Well, it's obvious that given such a life, they burn out and escape. So much for open marriages and mate swapping. How could this work for people, it won't even work with socks. Luckily, there is hope, and an alternative to this life of depravity.
Yes, I'm talking about sock rings, those little toothed rings of plastic that keep matched socks together for life. Men seem more inclined to become ordained as Lords of the Rings, but many women also choose this life path. Socks that have been matched, mated, and married in the eyes of their Lord and master never stray from their wedded bliss. Of course it is up to their Lord to put their ring back on after use.
Pantyhose have made the rings somewhat obsolete for women. You can't lose one leg of a "pair" of pantyhose, the waistband serves much like the plastic ring. There is still a need to match their tennis and knee-high socks, so there is the potential women's need for these rings.

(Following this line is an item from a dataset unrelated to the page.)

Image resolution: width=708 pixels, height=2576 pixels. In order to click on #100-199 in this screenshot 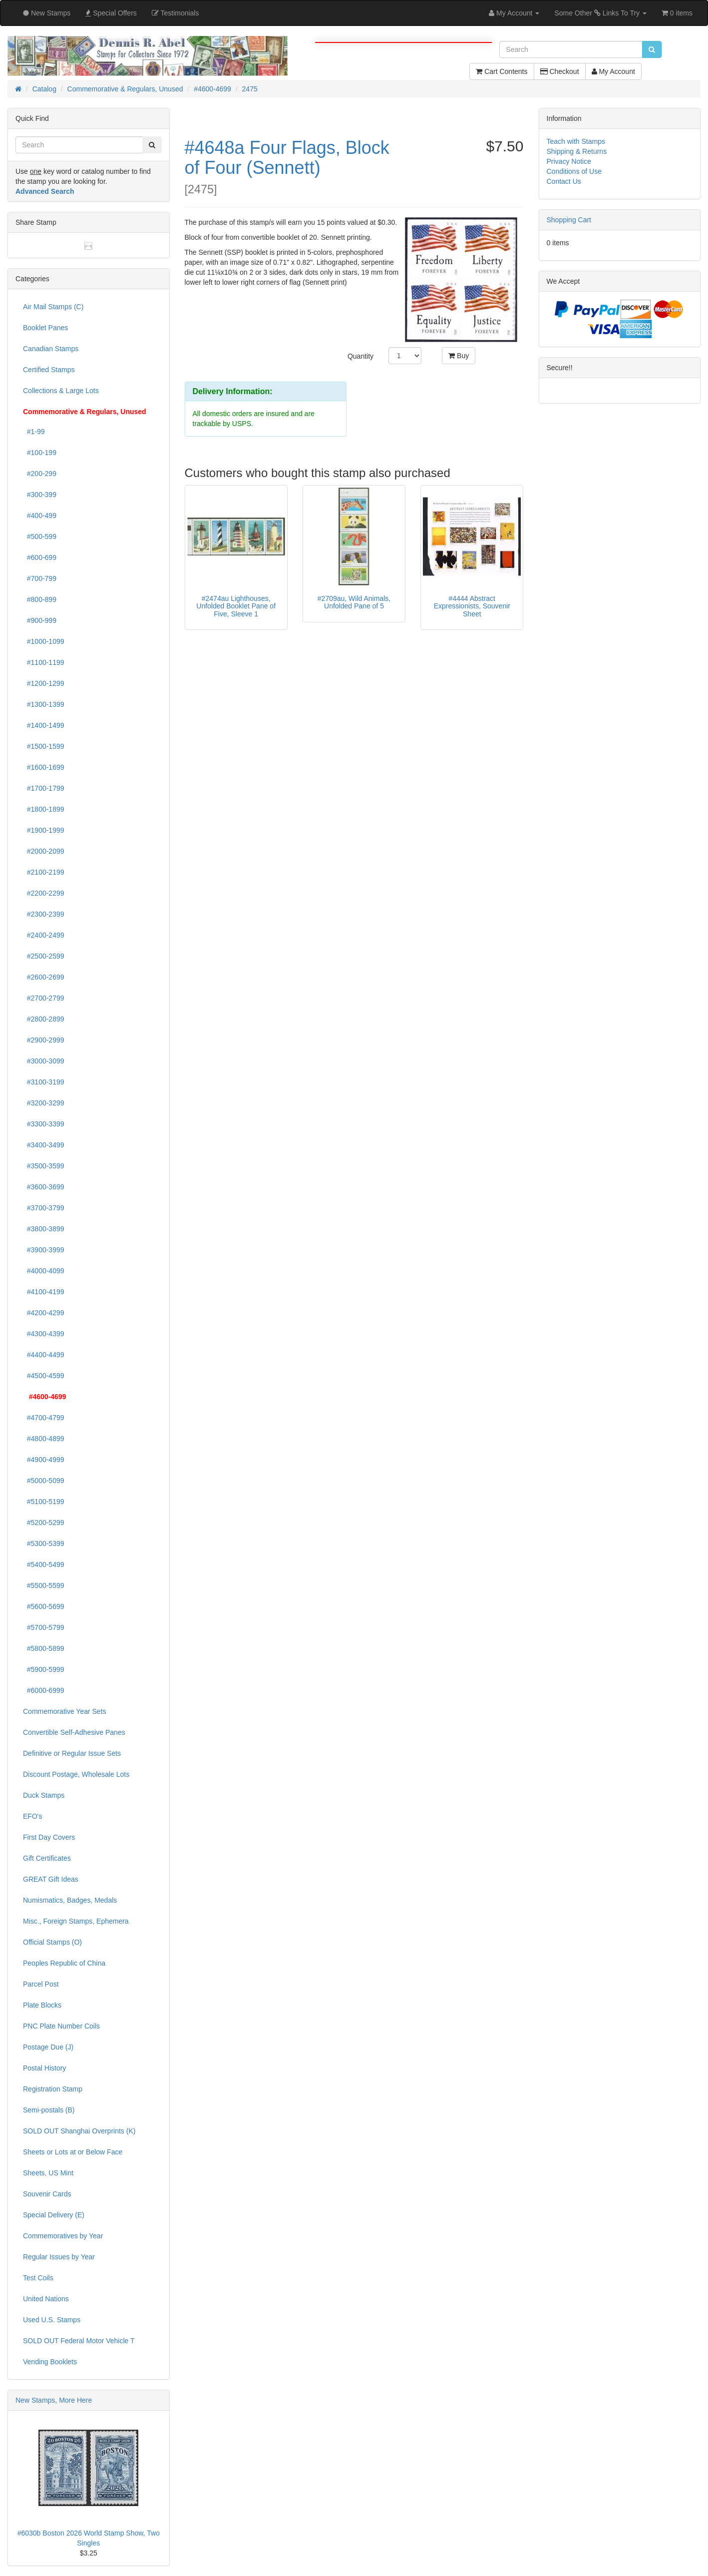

There isn't too much need for these rings with sexy decorated nylons, since it is unlikely the woman would own two similar pairs. And if the woman is into BandD, she can keep her nylons matched by keeping them attached to the requisite garter belt. (Ow!)
Ordination as a Lord of the Rings is a closed-end sort of deal, you can only marry a limited number of socks. Now, I have to advise you that this ordination is normally done through the mail, and there are those that will chafe at the thought of becoming a mail- order minister. But, it can be done for only $1.99, plus shipping and handling, and tax were applicable. You get a dozen rings, so you can marry 12 pairs of socks. And you can create your own ceremony.
Is it legal and moral to marry two male socks or two female socks? Well, probably not on those terms. If you think instead of two men's socks or two women's socks, the same-gender issue is less of an issue. Yes, I know that's really reaching, but this whole concept is a stretch of a perverse imagination.
Some will note that they can become ordained at drugstores. Well, this is true, drugstores carry these rings. But drugstores are not for Lords of the Rings. Drugstores are for cowboys.